In a new review article published in The International Journal of Molecular Sciences, Mayumi Komine, MD, PhD, of Jichi Medical University, in Japan, reports on some of the latest advances and their implications for the treatment of psoriasis, including the potential for treatments based on the gut microbiome.

Psoriasis study has been wide ranging, he said, in part because there is still so much about the disease that is misunderstood. One of the “unsolved mysteries” in psoriasis has been why systemic inflammation has its most prominent symptoms on the skin and joints. Komine says new research suggests tissue resident cells play an important role.

“The roles of skin resident cells and Tregs have been drawing attention in psoriasis pathogenesis,” he writes.

Komine says these cells might help explain, for instance, why a recent trial that attempted to stop the migration of circulating T cells from the blood to the skin failed to be effective against psoriasis.

Other research centers around innate immune cells called innate lymphoid cells (ILCs). Komine says these cells are intriguing for a number of reasons.

“They have a high potency for cytokine production without specific antigen stimulation,” he writes. “Psoriasis has been considered an ‘autoimmune’ disease; however, no specific antigens have been identified.”

ILCs have been divided into groups, and one group, ILC3, has recently been found in increased numbers in the blood of people with psoriasis, and that ILC3/ILC2 ratios correlated with disease severity.

“These results indicate that ILC3 may have a pathogenic role in psoriasis, which compensates [for] the absence of specific self-antigen,” he said.

Komine says regulatory T cells have also been a potent area of research of late, noting that patients with psoriasis have been shown to have a decreased number of Tregs with disturbed function.

“Several reports indicated that successful treatment of psoriasis restored the function and number of Tregs in peripheral blood,” he said. However, Komine added that this research has also led to a more complicated pathophysiology of the disease, which he details in the article.

One area of emerging research that has potentially broad implications for psoriasis is the gut microbiome. Komine writes that one possible pathway to better understanding psoriasis is dysbiosis in gut microbiota of patients with psoriasis, though he says it’s unclear whether the imbalance has a pathogenic role or is simply a result of systemic inflammation.

“However, the recent study on gut microbiota and the immune regulatory mechanism suggests that dysbiosis in gut microbiota by inducing dysfunction of

Tregs and activation of Th17 and ILC3 could lead genetically susceptible individuals to develop psoriasis,” he said, adding that this dysbiosis could also be linked with comorbid diseases such as obesity, diabetes, and cardiovascular disease in certain patients.

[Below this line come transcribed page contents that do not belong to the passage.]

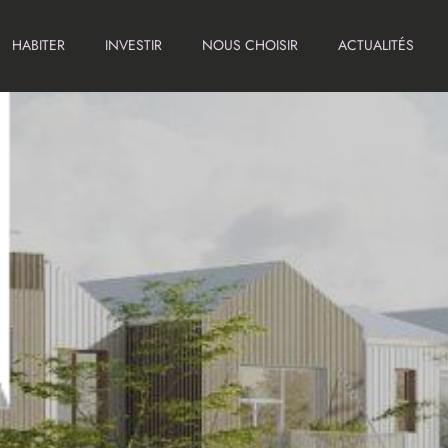
HABITER
INVESTIR
NOUS CHOISIR
ACTUALITÉS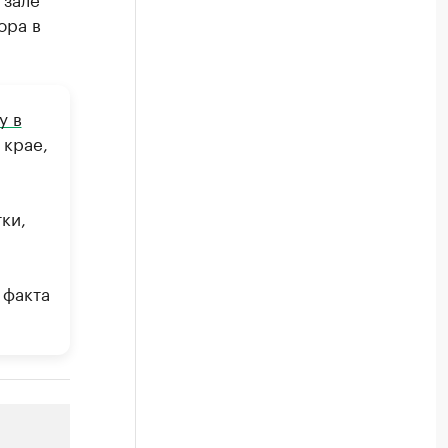
ора в
у в
 крае,
ки,
 факта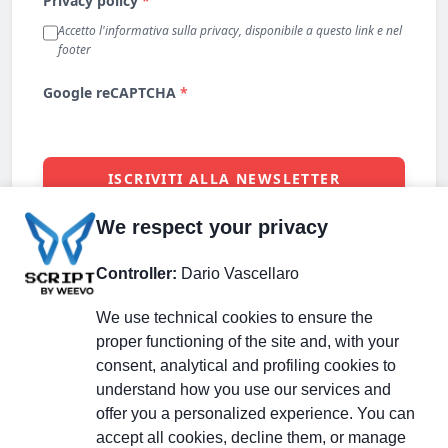
We respect your privacy
Controller:
Dario Vascellaro
We use technical cookies to ensure the
proper functioning of the site and, with your
consent, analytical and profiling cookies to
understand how you use our services and
Partecipa alla discussione
offer you a personalized experience. You can
accept all cookies, decline them, or manage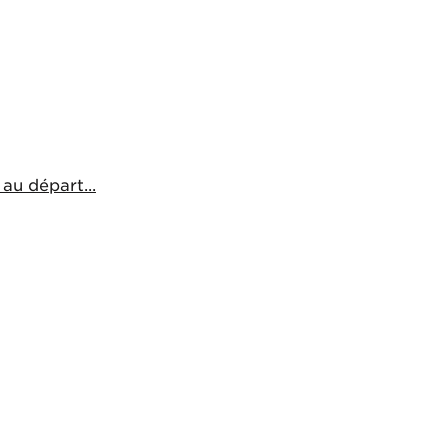
au départ...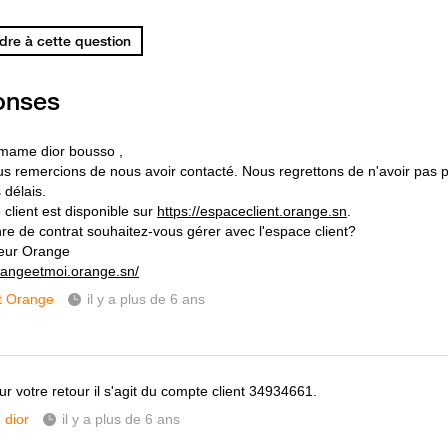
re à cette question
onses
mame dior bousso ,
s remercions de nous avoir contacté. Nous regrettons de n'avoir pas 
 délais.
 client est disponible sur
https://espaceclient.orange.sn
.
re de contrat souhaitez-vous gérer avec l'espace client?
eur Orange
orangeetmoi.orange.sn/
t Orange
il y a plus de 6 ans
r votre retour il s'agit du compte client 34934661.
dior
il y a plus de 6 ans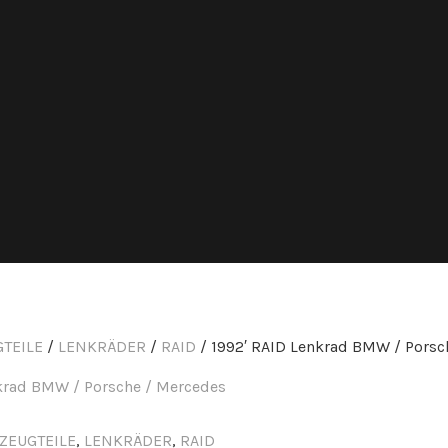
TEILE
/
LENKRÄDER
/
RAID
/ 1992′ RAID Lenkrad BMW / Porsc
ZEUGTEILE
,
LENKRÄDER
,
RAID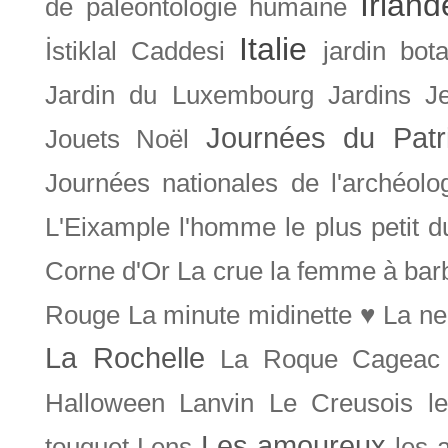
Irland
de paléontologie humaine
Italie
İstiklal Caddesi
jardin bot
Jardin du Luxembourg
Jardins
J
Journées du Patr
Jouets Noël
Journées nationales de l'archéolo
L'Eixample
l'homme le plus petit 
Corne d'Or
La crue
la femme à bar
Rouge
La minute midinette ♥
La ne
La Rochelle
La Roque Cageac
Halloween
Lanvin
Le Creusois
l
Les amoureux
touquet
Lens
les 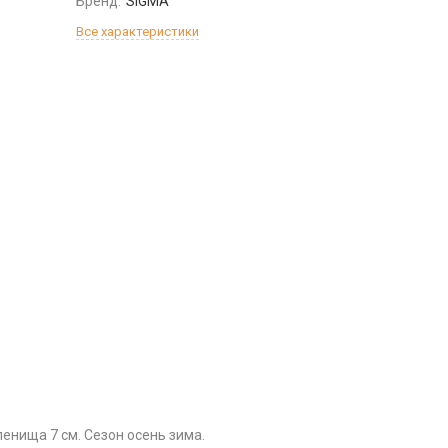
Бренд:
SIGMA
Все характеристики
енища 7 см. Сезон осень зима.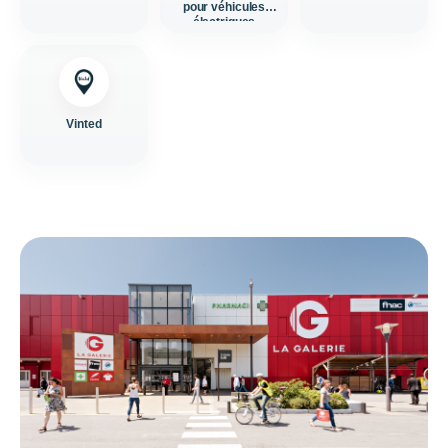
pour véhicules
électriques
Vinted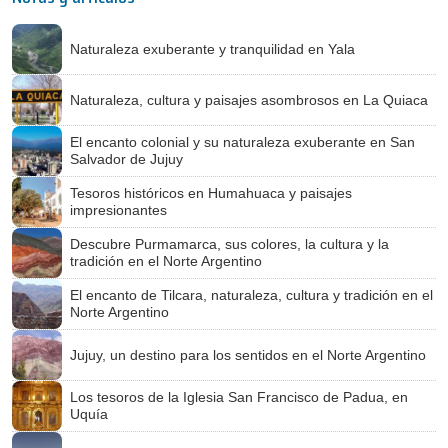
Naturaleza exuberante y tranquilidad en Yala
Naturaleza, cultura y paisajes asombrosos en La Quiaca
El encanto colonial y su naturaleza exuberante en San
Salvador de Jujuy
Tesoros históricos en Humahuaca y paisajes
impresionantes
Descubre Purmamarca, sus colores, la cultura y la
tradición en el Norte Argentino
El encanto de Tilcara, naturaleza, cultura y tradición en el
Norte Argentino
Jujuy, un destino para los sentidos en el Norte Argentino
Los tesoros de la Iglesia San Francisco de Padua, en
Uquía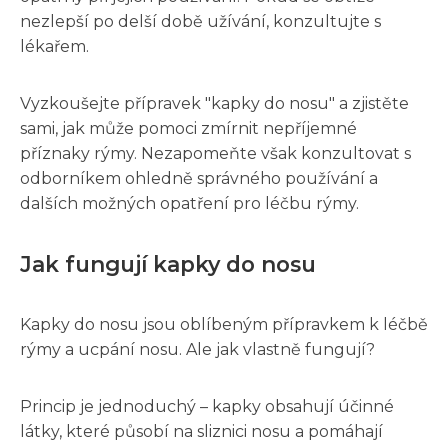
nezlepší po delší době užívání, konzultujte s
lékařem.
Vyzkoušejte přípravek "kapky do nosu" a zjistěte
sami, jak může pomoci zmírnit nepříjemné
příznaky rýmy. Nezapomeňte však konzultovat s
odborníkem ohledně správného používání a
dalších možných opatření pro léčbu rýmy.
Jak fungují kapky do nosu
Kapky do nosu jsou oblíbeným přípravkem k léčbě
rýmy a ucpání nosu. Ale jak vlastně fungují?
Princip je jednoduchý – kapky obsahují účinné
látky, které působí na sliznici nosu a pomáhají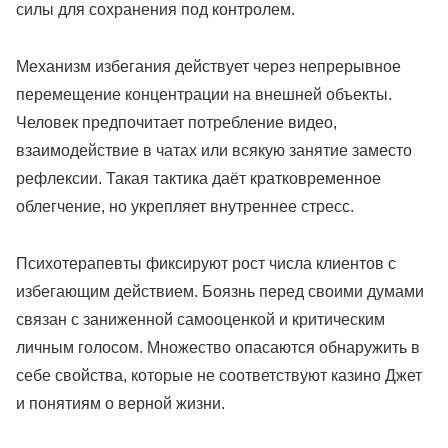
силы для сохранения под контролем.
Механизм избегания действует через непрерывное
перемещение концентрации на внешней объекты.
Человек предпочитает потребление видео,
взаимодействие в чатах или всякую занятие заместо
рефлексии. Такая тактика даёт кратковременное
облегчение, но укрепляет внутреннее стресс.
Психотерапевты фиксируют рост числа клиентов с
избегающим действием. Боязнь перед своими думами
связан с заниженной самооценкой и критическим
личным голосом. Множество опасаются обнаружить в
себе свойства, которые не соответствуют казино Джет
и понятиям о верной жизни.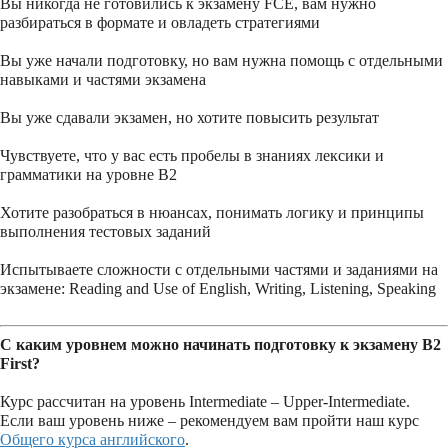
Вы никогда не готовились к экзамену FCE, вам нужно
разбираться в формате и овладеть стратегиями
Вы уже начали подготовку, но вам нужна помощь с отдельными
навыками и частями экзамена
Вы уже сдавали экзамен, но хотите повысить результат
Чувствуете, что у вас есть пробелы в знаниях лексики и
грамматики на уровне B2
Хотите разобраться в нюансах, понимать логику и принципы
выполнения тестовых заданий
Испытываете сложности с отдельными частями и заданиями на
экзамене: Reading and Use of English, Writing, Listening, Speaking
С каким уровнем можно начинать подготовку к экзамену B2
First?
Курс рассчитан на уровень Intermediate – Upper-Intermediate.
Если ваш уровень ниже – рекомендуем вам пройти наш курс
Общего курса английского
.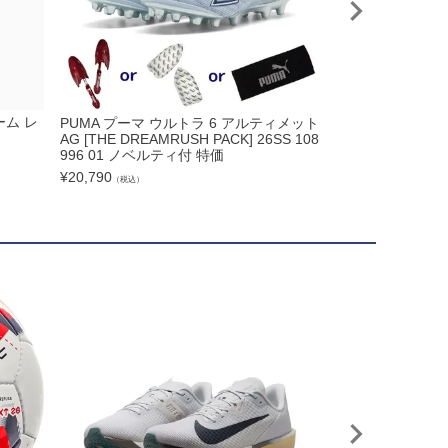
ーム レ
PUMA プーマ ウルトラ 6 アルティメット
adidas アディダ
AG [THE DREAMRUSH PACK] 26SS 108
ス 2nd オーセン
996 01 ノベルティ付 特価
KM03 JK2811
¥
20,790
¥
13,860
（税込）
（税込）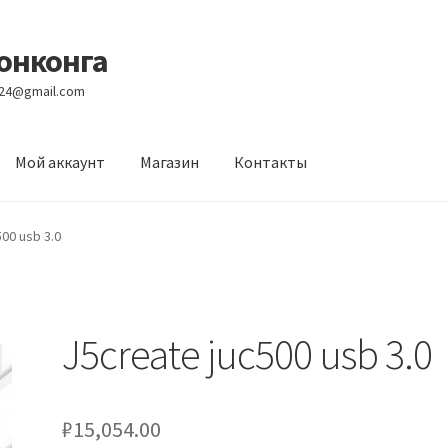
Гонконга
e24@gmail.com
Мой аккаунт
Магазин
Контакты
вости
Оптовый склад
Оформление заказа
Услуги
00 usb 3.0
J5create juc500 usb 3.0
₽
15,054.00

Komine said Japan’s recent increase in the number of psoriasis cases could, for instance, be related to the “westernization” of the country and its diet.”

Komine concludes by noting that a number of new therapeutic approaches to psoriasis could be coming, but says they could come from a variety of different directions. New biologics, for instance, have succeeded in their systemic approach.

“Knowledge in skin resident cells are preferential to topical treatment, however, accumulating evidence in the gut—skin axis would favor a nutritional approach or signal inhibition to change microbiome composition,” he said. “Therefore, increasing therapeutic options may be available for future psoriasis treatment.”

Reference

Komine M. Recent advances in psoriasis research; the clue to mysterious relation to gut microbiome. International Journal of Molecular Sciences. 2020; 21(7):2582. doi: 10.3390/ijms21072582.